→ INFORMATION PROVIDED

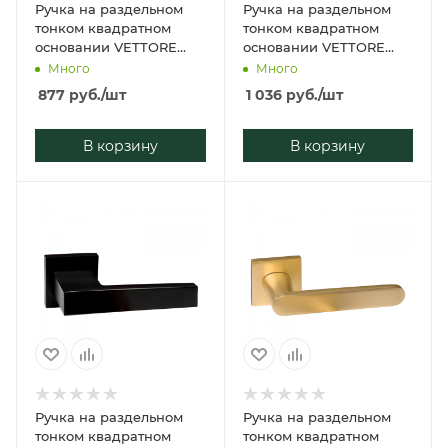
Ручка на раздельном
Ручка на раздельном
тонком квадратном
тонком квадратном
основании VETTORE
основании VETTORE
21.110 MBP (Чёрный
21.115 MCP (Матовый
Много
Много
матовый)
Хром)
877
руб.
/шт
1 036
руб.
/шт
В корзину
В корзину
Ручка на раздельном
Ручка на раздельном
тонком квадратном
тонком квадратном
--
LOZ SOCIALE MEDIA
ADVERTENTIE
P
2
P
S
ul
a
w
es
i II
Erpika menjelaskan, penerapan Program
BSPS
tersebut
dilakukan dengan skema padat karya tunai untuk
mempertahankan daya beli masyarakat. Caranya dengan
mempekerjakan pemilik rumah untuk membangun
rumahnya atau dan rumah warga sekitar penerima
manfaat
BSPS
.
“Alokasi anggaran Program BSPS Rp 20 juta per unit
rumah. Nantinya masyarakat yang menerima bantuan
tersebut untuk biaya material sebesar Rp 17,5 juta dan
...
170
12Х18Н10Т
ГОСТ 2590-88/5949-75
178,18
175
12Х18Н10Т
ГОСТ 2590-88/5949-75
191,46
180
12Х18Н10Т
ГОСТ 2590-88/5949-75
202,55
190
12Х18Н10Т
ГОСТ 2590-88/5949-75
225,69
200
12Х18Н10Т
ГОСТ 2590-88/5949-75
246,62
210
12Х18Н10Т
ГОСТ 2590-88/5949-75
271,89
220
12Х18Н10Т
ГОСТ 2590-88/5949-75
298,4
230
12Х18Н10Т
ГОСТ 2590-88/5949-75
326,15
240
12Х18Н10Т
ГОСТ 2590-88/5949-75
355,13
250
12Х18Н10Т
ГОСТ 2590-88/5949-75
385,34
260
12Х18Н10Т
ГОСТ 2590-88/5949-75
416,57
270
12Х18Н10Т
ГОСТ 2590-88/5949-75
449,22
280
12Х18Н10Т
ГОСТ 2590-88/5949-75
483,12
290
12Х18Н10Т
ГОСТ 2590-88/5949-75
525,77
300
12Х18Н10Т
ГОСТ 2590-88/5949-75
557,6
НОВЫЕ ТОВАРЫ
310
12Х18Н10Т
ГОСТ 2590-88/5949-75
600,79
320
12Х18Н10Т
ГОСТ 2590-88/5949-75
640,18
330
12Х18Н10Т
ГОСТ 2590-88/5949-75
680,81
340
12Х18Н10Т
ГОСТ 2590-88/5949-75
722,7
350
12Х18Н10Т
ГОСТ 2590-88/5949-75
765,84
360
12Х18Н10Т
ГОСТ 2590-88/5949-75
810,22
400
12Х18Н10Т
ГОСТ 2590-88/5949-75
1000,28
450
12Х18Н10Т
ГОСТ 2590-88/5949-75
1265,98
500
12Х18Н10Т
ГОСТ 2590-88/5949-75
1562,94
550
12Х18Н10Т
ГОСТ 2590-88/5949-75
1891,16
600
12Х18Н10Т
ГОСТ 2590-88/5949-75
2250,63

→ THE TASK
What lines of the data include the word "rumah"? Copy each of them.

→ SOLUTION TO THE EXERCISE
mempekerjakan pemilik rumah untuk membangun
rumahnya atau dan rumah warga sekitar penerima
rumah. Nantinya masyarakat yang menerima bantuan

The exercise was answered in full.